Please give back all the records exactly, but keep the pictures out.

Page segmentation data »
== Segment start ==

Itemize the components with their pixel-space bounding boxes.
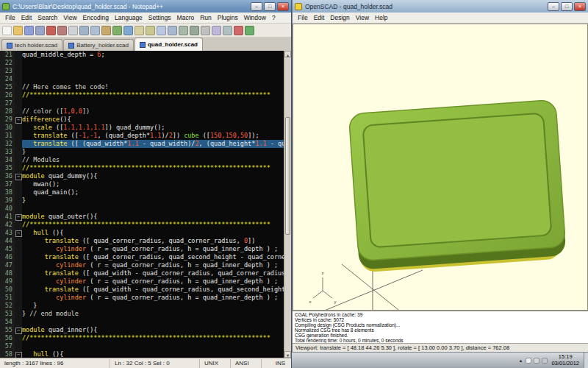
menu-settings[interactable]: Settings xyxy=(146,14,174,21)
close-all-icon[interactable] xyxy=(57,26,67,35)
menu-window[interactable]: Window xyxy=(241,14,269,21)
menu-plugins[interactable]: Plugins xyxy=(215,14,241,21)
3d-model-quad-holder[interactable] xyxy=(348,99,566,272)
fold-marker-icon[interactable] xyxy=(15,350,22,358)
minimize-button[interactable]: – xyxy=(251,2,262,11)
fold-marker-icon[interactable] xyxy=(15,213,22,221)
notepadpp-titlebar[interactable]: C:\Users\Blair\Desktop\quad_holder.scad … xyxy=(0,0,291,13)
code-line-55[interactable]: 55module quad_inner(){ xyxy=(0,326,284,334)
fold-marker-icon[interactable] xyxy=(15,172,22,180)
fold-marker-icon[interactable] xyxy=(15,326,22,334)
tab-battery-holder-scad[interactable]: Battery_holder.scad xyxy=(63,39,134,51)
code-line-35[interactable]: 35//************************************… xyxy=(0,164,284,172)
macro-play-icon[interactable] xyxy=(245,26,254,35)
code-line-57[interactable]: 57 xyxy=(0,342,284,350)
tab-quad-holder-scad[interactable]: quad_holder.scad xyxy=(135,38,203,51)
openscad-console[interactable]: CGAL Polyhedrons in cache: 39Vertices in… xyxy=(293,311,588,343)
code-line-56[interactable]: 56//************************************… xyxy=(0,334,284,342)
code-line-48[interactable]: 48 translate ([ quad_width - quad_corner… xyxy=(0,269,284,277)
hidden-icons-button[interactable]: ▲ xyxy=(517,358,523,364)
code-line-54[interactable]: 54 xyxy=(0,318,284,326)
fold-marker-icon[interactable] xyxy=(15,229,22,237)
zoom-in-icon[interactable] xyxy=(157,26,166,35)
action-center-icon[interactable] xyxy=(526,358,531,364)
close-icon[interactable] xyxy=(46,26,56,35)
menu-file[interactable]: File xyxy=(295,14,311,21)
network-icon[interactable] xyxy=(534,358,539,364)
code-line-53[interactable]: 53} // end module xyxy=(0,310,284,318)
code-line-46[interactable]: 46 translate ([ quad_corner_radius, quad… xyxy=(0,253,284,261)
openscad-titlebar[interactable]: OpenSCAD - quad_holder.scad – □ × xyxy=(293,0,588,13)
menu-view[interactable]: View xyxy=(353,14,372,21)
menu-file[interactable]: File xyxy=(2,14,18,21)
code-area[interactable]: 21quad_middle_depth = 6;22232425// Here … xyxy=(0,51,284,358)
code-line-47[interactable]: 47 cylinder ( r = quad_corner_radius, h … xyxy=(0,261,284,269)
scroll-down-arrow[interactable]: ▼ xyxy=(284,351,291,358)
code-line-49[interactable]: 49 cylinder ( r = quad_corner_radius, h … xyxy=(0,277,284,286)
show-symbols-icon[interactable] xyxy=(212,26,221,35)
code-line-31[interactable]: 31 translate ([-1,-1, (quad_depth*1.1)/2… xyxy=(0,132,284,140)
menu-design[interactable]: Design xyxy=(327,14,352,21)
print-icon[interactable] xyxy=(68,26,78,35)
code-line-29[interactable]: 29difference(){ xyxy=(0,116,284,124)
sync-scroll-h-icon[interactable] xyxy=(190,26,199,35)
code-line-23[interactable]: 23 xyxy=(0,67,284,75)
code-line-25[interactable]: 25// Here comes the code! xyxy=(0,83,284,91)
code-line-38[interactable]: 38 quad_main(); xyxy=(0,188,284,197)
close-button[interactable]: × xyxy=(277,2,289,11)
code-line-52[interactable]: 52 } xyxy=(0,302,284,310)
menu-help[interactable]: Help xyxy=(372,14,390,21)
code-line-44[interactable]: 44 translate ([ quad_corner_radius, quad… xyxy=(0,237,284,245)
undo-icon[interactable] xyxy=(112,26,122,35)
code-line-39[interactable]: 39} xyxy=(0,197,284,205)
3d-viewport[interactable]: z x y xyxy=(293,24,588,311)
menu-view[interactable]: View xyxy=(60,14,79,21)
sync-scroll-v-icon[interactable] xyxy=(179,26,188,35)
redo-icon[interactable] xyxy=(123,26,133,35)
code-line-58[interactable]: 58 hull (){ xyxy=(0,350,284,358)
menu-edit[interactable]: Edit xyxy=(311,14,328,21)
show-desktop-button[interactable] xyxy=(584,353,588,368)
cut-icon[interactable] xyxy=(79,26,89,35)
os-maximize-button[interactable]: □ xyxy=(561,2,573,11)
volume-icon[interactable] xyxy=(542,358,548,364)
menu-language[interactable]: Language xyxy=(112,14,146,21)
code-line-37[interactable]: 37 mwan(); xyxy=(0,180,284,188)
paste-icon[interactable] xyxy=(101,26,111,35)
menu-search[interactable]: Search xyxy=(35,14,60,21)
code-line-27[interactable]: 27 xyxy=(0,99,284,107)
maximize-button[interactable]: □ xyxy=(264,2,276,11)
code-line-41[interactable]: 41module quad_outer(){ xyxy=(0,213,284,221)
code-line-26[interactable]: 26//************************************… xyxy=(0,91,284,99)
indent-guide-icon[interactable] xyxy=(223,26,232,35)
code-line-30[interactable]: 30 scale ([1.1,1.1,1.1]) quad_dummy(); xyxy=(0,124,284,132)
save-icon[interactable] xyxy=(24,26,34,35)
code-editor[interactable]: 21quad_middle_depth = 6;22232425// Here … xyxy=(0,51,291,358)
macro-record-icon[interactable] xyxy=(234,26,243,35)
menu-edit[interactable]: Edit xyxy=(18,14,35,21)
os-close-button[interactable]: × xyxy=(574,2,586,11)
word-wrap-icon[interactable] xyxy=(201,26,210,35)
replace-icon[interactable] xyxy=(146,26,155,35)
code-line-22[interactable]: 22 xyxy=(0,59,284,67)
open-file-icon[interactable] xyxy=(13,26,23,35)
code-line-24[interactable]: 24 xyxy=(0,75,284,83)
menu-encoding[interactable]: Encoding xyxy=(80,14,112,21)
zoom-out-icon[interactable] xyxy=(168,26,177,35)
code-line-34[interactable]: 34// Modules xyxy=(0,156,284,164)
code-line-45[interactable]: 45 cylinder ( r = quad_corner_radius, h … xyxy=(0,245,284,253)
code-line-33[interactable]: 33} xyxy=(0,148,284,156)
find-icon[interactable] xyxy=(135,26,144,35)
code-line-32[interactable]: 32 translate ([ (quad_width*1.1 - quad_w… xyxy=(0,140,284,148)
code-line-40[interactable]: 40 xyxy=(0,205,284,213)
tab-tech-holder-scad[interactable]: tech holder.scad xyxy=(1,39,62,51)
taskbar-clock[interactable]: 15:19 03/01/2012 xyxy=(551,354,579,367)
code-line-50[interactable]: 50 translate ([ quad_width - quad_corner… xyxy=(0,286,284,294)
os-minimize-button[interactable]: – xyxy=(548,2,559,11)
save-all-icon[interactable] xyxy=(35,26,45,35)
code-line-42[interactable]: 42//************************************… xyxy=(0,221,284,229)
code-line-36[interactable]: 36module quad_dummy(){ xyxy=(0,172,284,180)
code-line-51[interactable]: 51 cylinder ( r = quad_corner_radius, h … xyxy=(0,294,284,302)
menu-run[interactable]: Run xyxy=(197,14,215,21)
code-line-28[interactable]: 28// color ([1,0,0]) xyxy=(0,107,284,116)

== Segment end ==

ANSWER SPACE »
Itemize the components with their pixel-space bounding boxes.
menu-settings[interactable]: Settings xyxy=(146,14,174,21)
close-all-icon[interactable] xyxy=(57,26,67,35)
menu-window[interactable]: Window xyxy=(241,14,269,21)
menu-plugins[interactable]: Plugins xyxy=(215,14,241,21)
3d-model-quad-holder[interactable] xyxy=(348,99,566,272)
fold-marker-icon[interactable] xyxy=(15,350,22,358)
minimize-button[interactable]: – xyxy=(251,2,262,11)
fold-marker-icon[interactable] xyxy=(15,213,22,221)
notepadpp-titlebar[interactable]: C:\Users\Blair\Desktop\quad_holder.scad … xyxy=(0,0,291,13)
code-line-55[interactable]: 55module quad_inner(){ xyxy=(0,326,284,334)
fold-marker-icon[interactable] xyxy=(15,172,22,180)
fold-marker-icon[interactable] xyxy=(15,326,22,334)
tab-battery-holder-scad[interactable]: Battery_holder.scad xyxy=(63,39,134,51)
code-line-35[interactable]: 35//************************************… xyxy=(0,164,284,172)
macro-play-icon[interactable] xyxy=(245,26,254,35)
code-line-57[interactable]: 57 xyxy=(0,342,284,350)
tab-quad-holder-scad[interactable]: quad_holder.scad xyxy=(135,38,203,51)
openscad-console[interactable]: CGAL Polyhedrons in cache: 39Vertices in… xyxy=(293,311,588,343)
code-line-56[interactable]: 56//************************************… xyxy=(0,334,284,342)
code-line-48[interactable]: 48 translate ([ quad_width - quad_corner… xyxy=(0,269,284,277)
hidden-icons-button[interactable]: ▲ xyxy=(517,358,523,364)
code-line-54[interactable]: 54 xyxy=(0,318,284,326)
fold-marker-icon[interactable] xyxy=(15,229,22,237)
zoom-in-icon[interactable] xyxy=(157,26,166,35)
action-center-icon[interactable] xyxy=(526,358,531,364)
close-icon[interactable] xyxy=(46,26,56,35)
menu-file[interactable]: File xyxy=(295,14,311,21)
network-icon[interactable] xyxy=(534,358,539,364)
code-line-53[interactable]: 53} // end module xyxy=(0,310,284,318)
code-line-46[interactable]: 46 translate ([ quad_corner_radius, quad… xyxy=(0,253,284,261)
openscad-titlebar[interactable]: OpenSCAD - quad_holder.scad – □ × xyxy=(293,0,588,13)
menu-view[interactable]: View xyxy=(353,14,372,21)
menu-file[interactable]: File xyxy=(2,14,18,21)
code-area[interactable]: 21quad_middle_depth = 6;22232425// Here … xyxy=(0,51,284,358)
code-line-47[interactable]: 47 cylinder ( r = quad_corner_radius, h … xyxy=(0,261,284,269)
scroll-down-arrow[interactable]: ▼ xyxy=(284,351,291,358)
code-line-49[interactable]: 49 cylinder ( r = quad_corner_radius, h … xyxy=(0,277,284,286)
show-symbols-icon[interactable] xyxy=(212,26,221,35)
code-line-31[interactable]: 31 translate ([-1,-1, (quad_depth*1.1)/2… xyxy=(0,132,284,140)
menu-design[interactable]: Design xyxy=(327,14,352,21)
print-icon[interactable] xyxy=(68,26,78,35)
code-line-29[interactable]: 29difference(){ xyxy=(0,116,284,124)
sync-scroll-h-icon[interactable] xyxy=(190,26,199,35)
code-line-23[interactable]: 23 xyxy=(0,67,284,75)
code-line-25[interactable]: 25// Here comes the code! xyxy=(0,83,284,91)
code-line-38[interactable]: 38 quad_main(); xyxy=(0,188,284,197)
close-button[interactable]: × xyxy=(277,2,289,11)
code-line-52[interactable]: 52 } xyxy=(0,302,284,310)
menu-help[interactable]: Help xyxy=(372,14,390,21)
code-line-44[interactable]: 44 translate ([ quad_corner_radius, quad… xyxy=(0,237,284,245)
undo-icon[interactable] xyxy=(112,26,122,35)
code-line-39[interactable]: 39} xyxy=(0,197,284,205)
3d-viewport[interactable]: z x y xyxy=(293,24,588,311)
menu-view[interactable]: View xyxy=(60,14,79,21)
sync-scroll-v-icon[interactable] xyxy=(179,26,188,35)
redo-icon[interactable] xyxy=(123,26,133,35)
code-line-58[interactable]: 58 hull (){ xyxy=(0,350,284,358)
menu-edit[interactable]: Edit xyxy=(311,14,328,21)
show-desktop-button[interactable] xyxy=(584,353,588,368)
cut-icon[interactable] xyxy=(79,26,89,35)
os-maximize-button[interactable]: □ xyxy=(561,2,573,11)
volume-icon[interactable] xyxy=(542,358,548,364)
menu-language[interactable]: Language xyxy=(112,14,146,21)
code-line-37[interactable]: 37 mwan(); xyxy=(0,180,284,188)
paste-icon[interactable] xyxy=(101,26,111,35)
menu-search[interactable]: Search xyxy=(35,14,60,21)
code-line-27[interactable]: 27 xyxy=(0,99,284,107)
maximize-button[interactable]: □ xyxy=(264,2,276,11)
code-line-41[interactable]: 41module quad_outer(){ xyxy=(0,213,284,221)
code-line-26[interactable]: 26//************************************… xyxy=(0,91,284,99)
indent-guide-icon[interactable] xyxy=(223,26,232,35)
code-line-30[interactable]: 30 scale ([1.1,1.1,1.1]) quad_dummy(); xyxy=(0,124,284,132)
save-icon[interactable] xyxy=(24,26,34,35)
code-editor[interactable]: 21quad_middle_depth = 6;22232425// Here … xyxy=(0,51,291,358)
macro-record-icon[interactable] xyxy=(234,26,243,35)
menu-edit[interactable]: Edit xyxy=(18,14,35,21)
os-close-button[interactable]: × xyxy=(574,2,586,11)
word-wrap-icon[interactable] xyxy=(201,26,210,35)
replace-icon[interactable] xyxy=(146,26,155,35)
code-line-22[interactable]: 22 xyxy=(0,59,284,67)
open-file-icon[interactable] xyxy=(13,26,23,35)
code-line-24[interactable]: 24 xyxy=(0,75,284,83)
menu-encoding[interactable]: Encoding xyxy=(80,14,112,21)
zoom-out-icon[interactable] xyxy=(168,26,177,35)
code-line-34[interactable]: 34// Modules xyxy=(0,156,284,164)
code-line-45[interactable]: 45 cylinder ( r = quad_corner_radius, h … xyxy=(0,245,284,253)
code-line-33[interactable]: 33} xyxy=(0,148,284,156)
find-icon[interactable] xyxy=(135,26,144,35)
code-line-32[interactable]: 32 translate ([ (quad_width*1.1 - quad_w… xyxy=(0,140,284,148)
code-line-40[interactable]: 40 xyxy=(0,205,284,213)
tab-tech-holder-scad[interactable]: tech holder.scad xyxy=(1,39,62,51)
taskbar-clock[interactable]: 15:19 03/01/2012 xyxy=(551,354,579,367)
code-line-50[interactable]: 50 translate ([ quad_width - quad_corner… xyxy=(0,286,284,294)
os-minimize-button[interactable]: – xyxy=(548,2,559,11)
save-all-icon[interactable] xyxy=(35,26,45,35)
code-line-42[interactable]: 42//************************************… xyxy=(0,221,284,229)
code-line-36[interactable]: 36module quad_dummy(){ xyxy=(0,172,284,180)
code-line-51[interactable]: 51 cylinder ( r = quad_corner_radius, h … xyxy=(0,294,284,302)
menu-run[interactable]: Run xyxy=(197,14,215,21)
code-line-28[interactable]: 28// color ([1,0,0]) xyxy=(0,107,284,116)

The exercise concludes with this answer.